REQUIRED WORK: Restate word for word the lines of the material below, from the line with "Locate an element on the screen. This" to the line with "pyautogui.click(x=<x>, y=<y>)", both lines included, and no others.

MATERIAL FOR THIS TASK:
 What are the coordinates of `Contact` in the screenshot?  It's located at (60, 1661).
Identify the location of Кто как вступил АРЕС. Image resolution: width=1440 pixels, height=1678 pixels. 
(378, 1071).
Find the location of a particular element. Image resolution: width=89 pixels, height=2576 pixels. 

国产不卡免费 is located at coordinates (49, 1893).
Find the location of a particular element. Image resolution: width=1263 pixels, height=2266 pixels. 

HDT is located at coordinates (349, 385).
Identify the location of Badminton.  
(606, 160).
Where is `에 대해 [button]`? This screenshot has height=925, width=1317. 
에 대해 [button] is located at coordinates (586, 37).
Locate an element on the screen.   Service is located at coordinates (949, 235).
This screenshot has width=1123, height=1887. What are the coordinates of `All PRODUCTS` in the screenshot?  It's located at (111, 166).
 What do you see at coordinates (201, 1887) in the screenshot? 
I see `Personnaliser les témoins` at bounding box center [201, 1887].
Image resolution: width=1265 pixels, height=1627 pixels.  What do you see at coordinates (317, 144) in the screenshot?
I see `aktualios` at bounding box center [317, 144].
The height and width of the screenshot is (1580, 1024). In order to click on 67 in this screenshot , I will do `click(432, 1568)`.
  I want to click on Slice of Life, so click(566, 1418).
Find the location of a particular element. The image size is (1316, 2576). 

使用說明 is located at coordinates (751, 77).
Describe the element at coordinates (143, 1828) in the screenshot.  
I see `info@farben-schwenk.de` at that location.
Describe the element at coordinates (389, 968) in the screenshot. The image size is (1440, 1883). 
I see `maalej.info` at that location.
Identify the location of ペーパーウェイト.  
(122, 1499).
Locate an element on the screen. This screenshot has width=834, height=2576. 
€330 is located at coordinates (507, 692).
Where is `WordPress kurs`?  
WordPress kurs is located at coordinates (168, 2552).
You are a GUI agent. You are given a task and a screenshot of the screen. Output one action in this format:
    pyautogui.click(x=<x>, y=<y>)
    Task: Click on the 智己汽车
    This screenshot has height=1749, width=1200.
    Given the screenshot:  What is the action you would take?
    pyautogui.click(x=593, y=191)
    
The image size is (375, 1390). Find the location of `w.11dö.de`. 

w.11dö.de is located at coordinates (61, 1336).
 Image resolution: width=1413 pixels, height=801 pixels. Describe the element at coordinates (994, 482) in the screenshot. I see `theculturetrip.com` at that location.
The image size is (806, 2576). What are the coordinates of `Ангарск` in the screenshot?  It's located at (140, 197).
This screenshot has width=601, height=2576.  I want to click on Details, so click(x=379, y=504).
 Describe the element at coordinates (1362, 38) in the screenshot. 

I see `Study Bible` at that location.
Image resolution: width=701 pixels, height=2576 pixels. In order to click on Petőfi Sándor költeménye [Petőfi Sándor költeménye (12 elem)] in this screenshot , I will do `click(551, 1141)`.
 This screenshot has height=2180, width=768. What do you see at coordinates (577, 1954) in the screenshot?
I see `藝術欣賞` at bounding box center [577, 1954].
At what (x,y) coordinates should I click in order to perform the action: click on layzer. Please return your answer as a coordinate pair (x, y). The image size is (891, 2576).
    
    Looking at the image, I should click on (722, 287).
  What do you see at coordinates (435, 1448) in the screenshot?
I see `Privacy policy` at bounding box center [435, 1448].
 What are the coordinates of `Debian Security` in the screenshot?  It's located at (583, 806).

EXERCISE SOLUTION:
Locate an element on the screen. This screenshot has width=834, height=2576. 
€330 is located at coordinates (507, 692).
Where is `WordPress kurs`?  
WordPress kurs is located at coordinates (168, 2552).
You are a GUI agent. You are given a task and a screenshot of the screen. Output one action in this format:
    pyautogui.click(x=<x>, y=<y>)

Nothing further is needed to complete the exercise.